━━━━━ EXTRACTED DATA ━━━━━

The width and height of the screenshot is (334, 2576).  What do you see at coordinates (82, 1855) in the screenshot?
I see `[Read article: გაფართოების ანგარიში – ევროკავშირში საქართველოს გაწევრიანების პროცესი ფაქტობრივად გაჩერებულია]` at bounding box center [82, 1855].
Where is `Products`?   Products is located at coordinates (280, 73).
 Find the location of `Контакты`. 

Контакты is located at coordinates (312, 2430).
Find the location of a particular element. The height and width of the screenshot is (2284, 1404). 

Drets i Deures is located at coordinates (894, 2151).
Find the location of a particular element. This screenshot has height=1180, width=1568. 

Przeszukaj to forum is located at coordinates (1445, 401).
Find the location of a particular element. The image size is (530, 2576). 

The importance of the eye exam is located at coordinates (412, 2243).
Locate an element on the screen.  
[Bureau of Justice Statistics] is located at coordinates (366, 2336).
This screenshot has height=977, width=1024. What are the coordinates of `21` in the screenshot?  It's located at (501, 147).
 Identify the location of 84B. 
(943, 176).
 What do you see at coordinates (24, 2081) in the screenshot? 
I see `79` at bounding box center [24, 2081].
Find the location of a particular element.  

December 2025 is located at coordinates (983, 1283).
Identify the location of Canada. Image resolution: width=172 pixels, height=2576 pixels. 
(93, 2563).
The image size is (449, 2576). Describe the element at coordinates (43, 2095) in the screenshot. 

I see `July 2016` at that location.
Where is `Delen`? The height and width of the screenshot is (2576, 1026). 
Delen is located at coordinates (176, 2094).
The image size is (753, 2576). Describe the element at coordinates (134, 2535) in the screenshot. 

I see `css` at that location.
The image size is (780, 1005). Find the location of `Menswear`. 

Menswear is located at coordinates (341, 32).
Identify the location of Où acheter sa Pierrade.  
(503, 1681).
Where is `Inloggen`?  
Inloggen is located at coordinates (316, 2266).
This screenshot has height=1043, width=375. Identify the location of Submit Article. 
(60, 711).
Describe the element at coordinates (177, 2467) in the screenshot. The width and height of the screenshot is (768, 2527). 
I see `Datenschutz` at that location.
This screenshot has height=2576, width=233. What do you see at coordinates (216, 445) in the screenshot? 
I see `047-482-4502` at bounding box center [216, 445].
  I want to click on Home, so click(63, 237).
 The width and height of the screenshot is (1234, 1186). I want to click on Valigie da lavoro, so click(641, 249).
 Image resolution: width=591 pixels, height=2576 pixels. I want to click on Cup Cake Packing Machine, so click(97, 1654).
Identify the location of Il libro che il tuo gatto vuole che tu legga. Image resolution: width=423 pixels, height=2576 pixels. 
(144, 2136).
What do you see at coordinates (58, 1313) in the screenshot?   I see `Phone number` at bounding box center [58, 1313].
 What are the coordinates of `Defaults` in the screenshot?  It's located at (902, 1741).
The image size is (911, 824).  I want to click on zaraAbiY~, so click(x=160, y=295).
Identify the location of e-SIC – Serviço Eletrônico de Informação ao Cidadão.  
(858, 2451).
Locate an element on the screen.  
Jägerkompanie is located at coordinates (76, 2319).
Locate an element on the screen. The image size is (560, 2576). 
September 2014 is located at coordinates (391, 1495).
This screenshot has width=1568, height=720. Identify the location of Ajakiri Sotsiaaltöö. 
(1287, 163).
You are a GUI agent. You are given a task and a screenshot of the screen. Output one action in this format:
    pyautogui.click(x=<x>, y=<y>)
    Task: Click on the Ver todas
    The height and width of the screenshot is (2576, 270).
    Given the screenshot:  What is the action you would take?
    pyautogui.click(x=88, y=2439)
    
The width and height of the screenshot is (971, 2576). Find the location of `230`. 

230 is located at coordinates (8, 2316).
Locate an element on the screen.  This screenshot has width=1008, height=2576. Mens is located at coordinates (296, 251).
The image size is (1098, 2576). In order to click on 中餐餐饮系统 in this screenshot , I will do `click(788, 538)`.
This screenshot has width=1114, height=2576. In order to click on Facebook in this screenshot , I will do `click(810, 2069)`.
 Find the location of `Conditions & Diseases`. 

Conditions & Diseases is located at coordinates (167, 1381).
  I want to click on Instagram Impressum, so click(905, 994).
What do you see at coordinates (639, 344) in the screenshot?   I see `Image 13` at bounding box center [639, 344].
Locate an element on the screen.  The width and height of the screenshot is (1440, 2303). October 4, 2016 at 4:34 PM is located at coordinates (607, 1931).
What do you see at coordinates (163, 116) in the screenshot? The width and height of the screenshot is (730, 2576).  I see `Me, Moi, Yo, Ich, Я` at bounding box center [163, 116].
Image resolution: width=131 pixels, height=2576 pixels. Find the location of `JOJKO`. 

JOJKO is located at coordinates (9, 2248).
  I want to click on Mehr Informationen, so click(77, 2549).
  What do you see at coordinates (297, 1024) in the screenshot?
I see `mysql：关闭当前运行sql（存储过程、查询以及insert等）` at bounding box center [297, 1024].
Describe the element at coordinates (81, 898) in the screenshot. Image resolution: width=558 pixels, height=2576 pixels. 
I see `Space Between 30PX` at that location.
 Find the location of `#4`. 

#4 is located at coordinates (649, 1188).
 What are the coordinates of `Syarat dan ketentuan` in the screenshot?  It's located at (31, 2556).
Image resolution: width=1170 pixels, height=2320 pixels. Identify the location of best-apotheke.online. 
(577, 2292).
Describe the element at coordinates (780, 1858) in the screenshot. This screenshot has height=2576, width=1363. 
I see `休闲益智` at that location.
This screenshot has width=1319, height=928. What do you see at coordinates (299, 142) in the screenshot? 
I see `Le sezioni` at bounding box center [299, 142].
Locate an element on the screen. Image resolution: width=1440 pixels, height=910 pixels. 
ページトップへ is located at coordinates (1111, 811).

━━━━━

→ WHAT TO PRODUCE: Now copy each line of the entries that mentions "will".

→ EXERCISE ANSWER:
The image size is (1098, 2576). In order to click on 中餐餐饮系统 in this screenshot , I will do `click(788, 538)`.
This screenshot has width=1114, height=2576. In order to click on Facebook in this screenshot , I will do `click(810, 2069)`.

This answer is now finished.